─── Listed entries ───

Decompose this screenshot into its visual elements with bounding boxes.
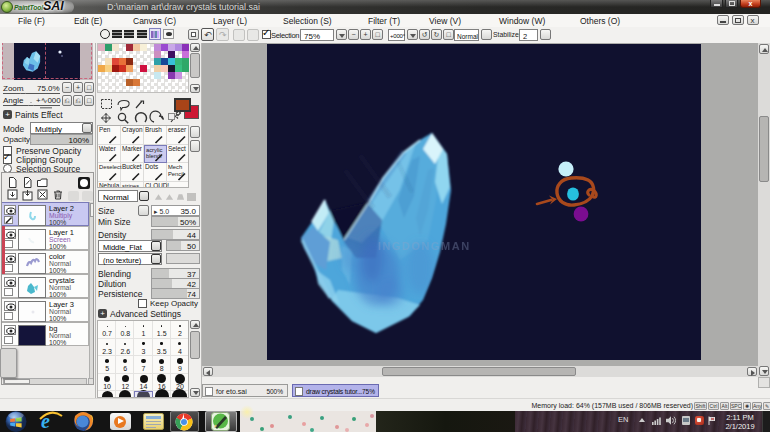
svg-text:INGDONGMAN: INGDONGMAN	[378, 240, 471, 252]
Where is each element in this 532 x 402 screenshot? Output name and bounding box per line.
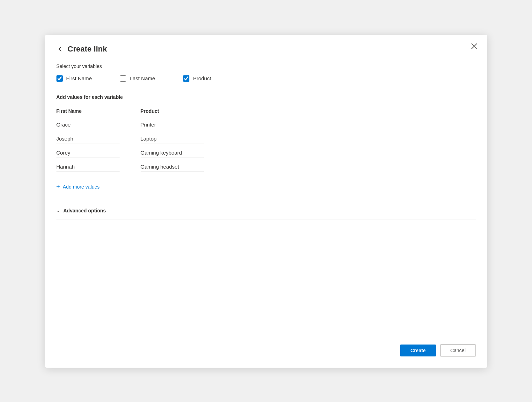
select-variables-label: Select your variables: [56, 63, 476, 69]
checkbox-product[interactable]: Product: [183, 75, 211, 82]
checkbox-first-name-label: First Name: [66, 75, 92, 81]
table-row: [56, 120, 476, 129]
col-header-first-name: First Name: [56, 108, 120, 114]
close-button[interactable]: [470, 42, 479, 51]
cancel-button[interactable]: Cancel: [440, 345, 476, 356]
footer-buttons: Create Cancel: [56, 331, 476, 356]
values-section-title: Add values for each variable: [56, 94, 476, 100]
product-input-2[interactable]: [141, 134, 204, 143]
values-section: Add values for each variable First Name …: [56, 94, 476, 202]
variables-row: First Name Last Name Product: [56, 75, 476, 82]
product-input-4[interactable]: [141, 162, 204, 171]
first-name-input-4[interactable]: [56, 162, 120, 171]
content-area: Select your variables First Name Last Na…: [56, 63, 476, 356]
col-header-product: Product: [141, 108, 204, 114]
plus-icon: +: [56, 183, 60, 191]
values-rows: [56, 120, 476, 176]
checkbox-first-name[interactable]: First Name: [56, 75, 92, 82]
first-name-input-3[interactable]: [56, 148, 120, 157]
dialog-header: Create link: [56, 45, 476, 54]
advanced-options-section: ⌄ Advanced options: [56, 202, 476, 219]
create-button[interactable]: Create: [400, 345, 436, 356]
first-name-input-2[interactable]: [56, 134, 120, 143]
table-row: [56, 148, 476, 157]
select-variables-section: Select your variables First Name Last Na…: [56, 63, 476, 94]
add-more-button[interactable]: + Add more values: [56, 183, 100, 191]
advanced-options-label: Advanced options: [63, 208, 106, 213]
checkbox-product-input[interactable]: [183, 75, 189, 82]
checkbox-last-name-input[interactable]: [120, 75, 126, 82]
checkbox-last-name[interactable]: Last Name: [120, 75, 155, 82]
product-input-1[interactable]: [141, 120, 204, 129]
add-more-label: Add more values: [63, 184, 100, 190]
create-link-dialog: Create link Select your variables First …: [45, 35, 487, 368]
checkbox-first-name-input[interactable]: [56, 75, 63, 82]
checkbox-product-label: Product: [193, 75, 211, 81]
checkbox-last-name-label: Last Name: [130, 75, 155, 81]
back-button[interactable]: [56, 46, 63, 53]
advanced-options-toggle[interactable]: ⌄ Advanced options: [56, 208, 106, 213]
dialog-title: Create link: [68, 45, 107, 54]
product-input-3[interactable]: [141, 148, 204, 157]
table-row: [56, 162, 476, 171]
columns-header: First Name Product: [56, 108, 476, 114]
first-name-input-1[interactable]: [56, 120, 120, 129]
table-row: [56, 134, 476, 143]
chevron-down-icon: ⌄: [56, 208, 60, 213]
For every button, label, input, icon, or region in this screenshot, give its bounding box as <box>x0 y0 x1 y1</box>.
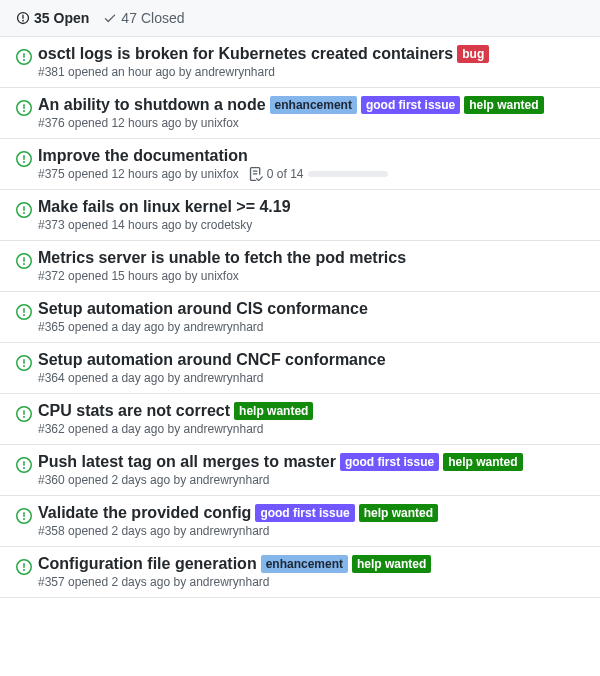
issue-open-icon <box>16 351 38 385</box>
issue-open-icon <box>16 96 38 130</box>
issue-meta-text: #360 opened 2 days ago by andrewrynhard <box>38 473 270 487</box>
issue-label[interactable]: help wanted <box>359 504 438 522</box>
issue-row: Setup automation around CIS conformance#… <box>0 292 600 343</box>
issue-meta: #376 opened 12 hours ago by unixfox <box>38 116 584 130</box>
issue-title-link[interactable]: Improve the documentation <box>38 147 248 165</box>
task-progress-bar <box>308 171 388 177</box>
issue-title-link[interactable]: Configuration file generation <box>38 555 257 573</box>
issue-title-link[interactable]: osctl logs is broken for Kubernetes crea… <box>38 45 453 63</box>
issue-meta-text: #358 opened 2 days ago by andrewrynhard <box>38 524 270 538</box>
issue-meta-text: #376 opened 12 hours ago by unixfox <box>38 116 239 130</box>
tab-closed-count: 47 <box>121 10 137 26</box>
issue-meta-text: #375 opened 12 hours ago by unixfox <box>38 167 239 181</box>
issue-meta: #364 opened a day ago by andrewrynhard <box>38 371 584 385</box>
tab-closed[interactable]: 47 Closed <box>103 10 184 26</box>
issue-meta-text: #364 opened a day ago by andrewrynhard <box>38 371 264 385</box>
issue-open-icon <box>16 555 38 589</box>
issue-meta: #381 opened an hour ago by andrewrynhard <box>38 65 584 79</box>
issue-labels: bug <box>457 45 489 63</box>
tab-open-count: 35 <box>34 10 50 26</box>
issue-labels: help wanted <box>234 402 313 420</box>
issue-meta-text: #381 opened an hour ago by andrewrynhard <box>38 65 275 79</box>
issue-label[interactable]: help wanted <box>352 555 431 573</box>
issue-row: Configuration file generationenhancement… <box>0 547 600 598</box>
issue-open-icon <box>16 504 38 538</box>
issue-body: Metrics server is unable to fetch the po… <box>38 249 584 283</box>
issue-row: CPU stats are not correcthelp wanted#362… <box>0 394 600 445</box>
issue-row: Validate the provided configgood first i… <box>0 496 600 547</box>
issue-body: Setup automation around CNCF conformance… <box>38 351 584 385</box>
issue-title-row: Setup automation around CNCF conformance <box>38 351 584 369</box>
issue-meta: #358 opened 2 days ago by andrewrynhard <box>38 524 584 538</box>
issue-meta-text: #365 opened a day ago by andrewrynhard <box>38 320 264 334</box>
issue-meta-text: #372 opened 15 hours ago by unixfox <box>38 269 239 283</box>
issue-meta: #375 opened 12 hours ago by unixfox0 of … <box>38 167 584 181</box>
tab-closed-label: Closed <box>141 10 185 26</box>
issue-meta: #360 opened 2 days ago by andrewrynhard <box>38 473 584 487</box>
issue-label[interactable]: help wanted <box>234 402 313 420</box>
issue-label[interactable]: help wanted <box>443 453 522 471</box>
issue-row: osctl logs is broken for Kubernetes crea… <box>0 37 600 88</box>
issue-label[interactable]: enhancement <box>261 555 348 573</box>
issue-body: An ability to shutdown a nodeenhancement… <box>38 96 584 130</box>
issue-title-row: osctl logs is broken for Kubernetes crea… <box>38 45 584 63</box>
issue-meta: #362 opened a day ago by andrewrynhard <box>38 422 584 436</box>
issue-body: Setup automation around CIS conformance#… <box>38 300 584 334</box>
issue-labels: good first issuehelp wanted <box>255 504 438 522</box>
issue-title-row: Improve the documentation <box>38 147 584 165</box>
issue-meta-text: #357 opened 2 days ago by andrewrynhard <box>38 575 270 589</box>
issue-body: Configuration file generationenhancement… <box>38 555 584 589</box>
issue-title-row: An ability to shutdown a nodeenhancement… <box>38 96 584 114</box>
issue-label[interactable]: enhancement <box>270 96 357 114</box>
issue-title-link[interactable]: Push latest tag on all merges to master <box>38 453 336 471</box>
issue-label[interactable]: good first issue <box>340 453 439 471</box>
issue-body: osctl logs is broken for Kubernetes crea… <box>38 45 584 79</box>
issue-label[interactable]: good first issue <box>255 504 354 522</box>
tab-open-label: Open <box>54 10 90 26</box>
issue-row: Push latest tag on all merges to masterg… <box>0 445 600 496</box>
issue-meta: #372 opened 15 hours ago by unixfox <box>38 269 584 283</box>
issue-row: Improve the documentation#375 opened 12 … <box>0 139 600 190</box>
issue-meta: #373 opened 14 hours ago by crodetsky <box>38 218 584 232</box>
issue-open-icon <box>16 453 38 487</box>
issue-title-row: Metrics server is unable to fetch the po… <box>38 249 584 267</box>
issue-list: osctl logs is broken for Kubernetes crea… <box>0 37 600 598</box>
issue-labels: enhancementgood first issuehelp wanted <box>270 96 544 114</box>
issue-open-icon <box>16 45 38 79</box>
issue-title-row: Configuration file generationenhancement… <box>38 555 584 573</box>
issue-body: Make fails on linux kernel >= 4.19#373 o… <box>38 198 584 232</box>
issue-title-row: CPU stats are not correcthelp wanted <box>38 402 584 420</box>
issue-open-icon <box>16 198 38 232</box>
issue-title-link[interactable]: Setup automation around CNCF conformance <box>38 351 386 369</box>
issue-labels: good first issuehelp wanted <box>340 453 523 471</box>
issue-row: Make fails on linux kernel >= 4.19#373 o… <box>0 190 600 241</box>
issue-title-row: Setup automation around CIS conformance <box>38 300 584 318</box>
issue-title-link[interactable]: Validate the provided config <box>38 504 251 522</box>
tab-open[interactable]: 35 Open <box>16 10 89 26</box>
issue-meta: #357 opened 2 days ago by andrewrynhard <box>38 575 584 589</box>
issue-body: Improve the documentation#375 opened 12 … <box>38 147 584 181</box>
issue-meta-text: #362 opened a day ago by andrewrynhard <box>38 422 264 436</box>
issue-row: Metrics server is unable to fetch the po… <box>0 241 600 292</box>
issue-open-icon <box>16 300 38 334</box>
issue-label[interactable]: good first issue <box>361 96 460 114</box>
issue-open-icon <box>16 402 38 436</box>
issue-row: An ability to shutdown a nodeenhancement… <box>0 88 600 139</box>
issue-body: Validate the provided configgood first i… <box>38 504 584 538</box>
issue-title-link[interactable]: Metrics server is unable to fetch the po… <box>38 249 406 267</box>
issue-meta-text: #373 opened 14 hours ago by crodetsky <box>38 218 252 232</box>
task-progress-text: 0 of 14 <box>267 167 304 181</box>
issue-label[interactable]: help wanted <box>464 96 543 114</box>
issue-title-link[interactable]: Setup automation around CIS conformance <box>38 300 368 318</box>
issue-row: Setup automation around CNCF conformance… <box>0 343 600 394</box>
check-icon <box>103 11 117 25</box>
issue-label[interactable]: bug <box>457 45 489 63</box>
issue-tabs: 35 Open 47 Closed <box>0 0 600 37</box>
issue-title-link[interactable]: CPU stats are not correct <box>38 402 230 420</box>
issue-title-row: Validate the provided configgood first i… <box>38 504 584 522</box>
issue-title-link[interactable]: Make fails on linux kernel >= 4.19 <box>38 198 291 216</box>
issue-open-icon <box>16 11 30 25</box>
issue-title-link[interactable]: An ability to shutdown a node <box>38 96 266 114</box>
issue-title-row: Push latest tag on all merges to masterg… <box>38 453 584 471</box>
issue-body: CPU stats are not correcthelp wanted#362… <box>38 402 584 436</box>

───

**Problem to solve**
State only the number of lines in these entries that contain "Metrics".

**Written response**
4